十場(じゅうば)あすかさんの陶展 "ash"をみにいった。
作品は、全部で300点以上。色もかたちもそれぞれ個性あふれる表情豊かなうつわが並んでいた。

あすかさんプロフィールはこちら。

1983年広島県生まれ
2007年京都伝統工芸専門学校
卒業後、神戸市にてつくも窯を夫とともに開窯、独立。
子育てで休業し、2017年に活動復帰。

普段は自宅の神戸に工房があり、作品をつくっている。
プロフィールに「子育てで......」とさらっと書いてあるが、彼女にはなんと4人の子供がいる。あとで聞いてびっくり。子育てで超大変な毎日を送りながら、農業もやり、陶芸もやっている。しかも今回個展のためにつくった作品数は300点以上。

そんなパワフルなあすかさんがつくるうつわがとても良かったので一部ご紹介します。

定番でつくっている白色の鍋やグラタン皿。
耐熱皿で、オーブンでも使える。

柄が入っている渋めの急須やお皿も。


なかでも一番驚いたのは、絵画のような幻想的な色のうつわ。
小宇宙の様で見入ってしまった。


このブルーは熱湯で溶かした重曹(ソーダ)を焼き窯に投入することでこんな色が出るんだそう!重曹って、あの掃除に使うやつ。すごい。

ピンク色は、銅を塗ってから窯で焼いたらこんな色になったんだそう。


作品についている斑点のような黒い粒は、土の中にある鉄が出てきたもの。この鉄も、うつわによって出てきたり、出てこなかったり全然違っていて不思議。


自家製の稲わら灰の釉薬や、窯焚きでのった灰がふりかかるとこんな勇ましい表情にもなる。

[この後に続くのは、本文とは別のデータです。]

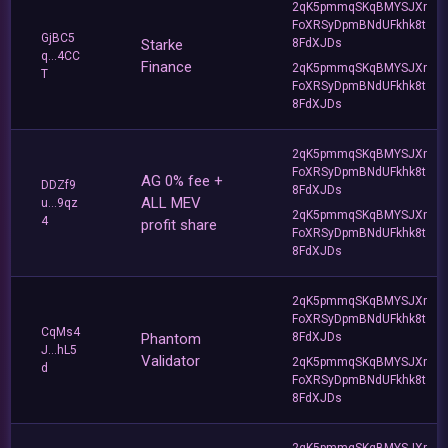
2qK5pmmqSKqBMYSJXr
FoXRSyDpmBNdUFkhk8t
GjBC5
Starke
8FdXJDs
q...4CC
Finance
2qK5pmmqSKqBMYSJXr
T
FoXRSyDpmBNdUFkhk8t
8FdXJDs
2qK5pmmqSKqBMYSJXr
FoXRSyDpmBNdUFkhk8t
AG 0% fee +
DDZf9
8FdXJDs
ALL MEV
u...9qz
2qK5pmmqSKqBMYSJXr
4
profit share
FoXRSyDpmBNdUFkhk8t
8FdXJDs
2qK5pmmqSKqBMYSJXr
FoXRSyDpmBNdUFkhk8t
CqMs4
Phantom
8FdXJDs
J...hL5
Validator
2qK5pmmqSKqBMYSJXr
d
FoXRSyDpmBNdUFkhk8t
8FdXJDs
2qK5pmmqSKqBMYSJXr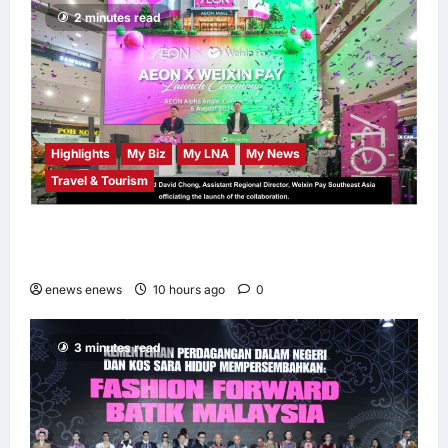
Independence
2 minutes read
Month
LNA MY
11
hours ago
0
Highlights
My Biz
My LNA
My News
Travel & Tourism
AEON INTEGRATES WEIXIN PAY ACROSS
ALL STORES IN MALAYSIA
enews enews
10 hours ago
0
3 minutes read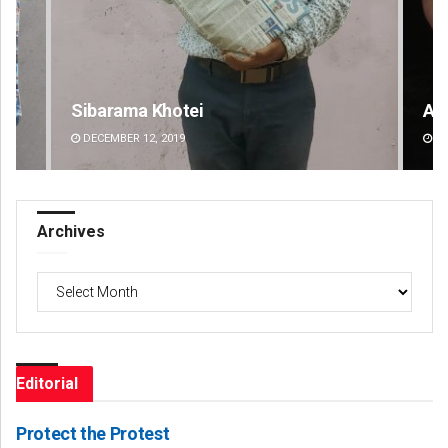
Adweeti Bhattacharya
DECEMBER 12, 2019
Archives
Archives
Editorial
Protect the Protest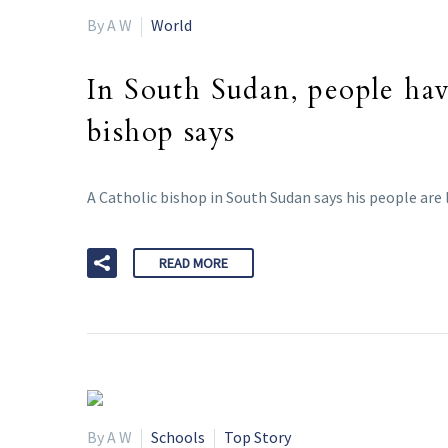
By A W
World
In South Sudan, people ha
bishop says
A Catholic bishop in South Sudan says his people are l
READ MORE
By A W
Schools
Top Story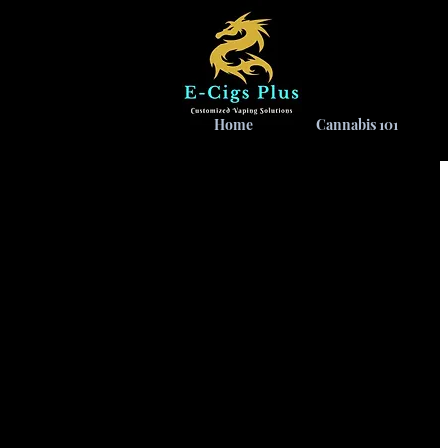
Home
Cannabis 101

『今回の作品はミラクルが起こったんです』とあすかさんは言っていた。この不思議な色合いや模様はいくつかの条件が重なって生まれるもの。
どんな窯で、どんな材料と一緒に焼くかをはじめとして、どの位置に置くか・温度・湿度はどうなのかー
偶然の掛け合わせで生まれたものが多かったので、全く同じものを作ろうとしてもなかなか難しいことがある。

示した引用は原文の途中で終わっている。